WORK ORDER
The data below is to be written out exactly, with no pictures.

DATASET CONTENT
━━━━━━━━━━━━━━━━━━━━
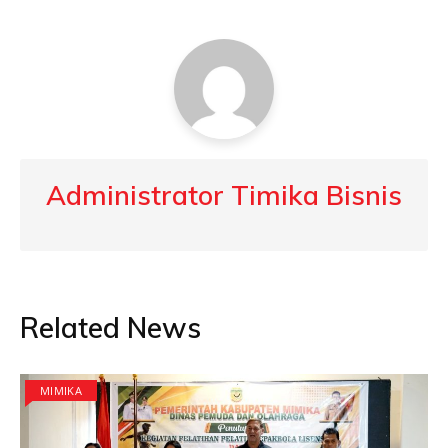
Administrator Timika Bisnis
Related News
MIMIKA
━━━━━━━━━━━━━━━━━━━━
EXERCISE RESULT
Administrator Timika Bisnis
Related News
MIMIKA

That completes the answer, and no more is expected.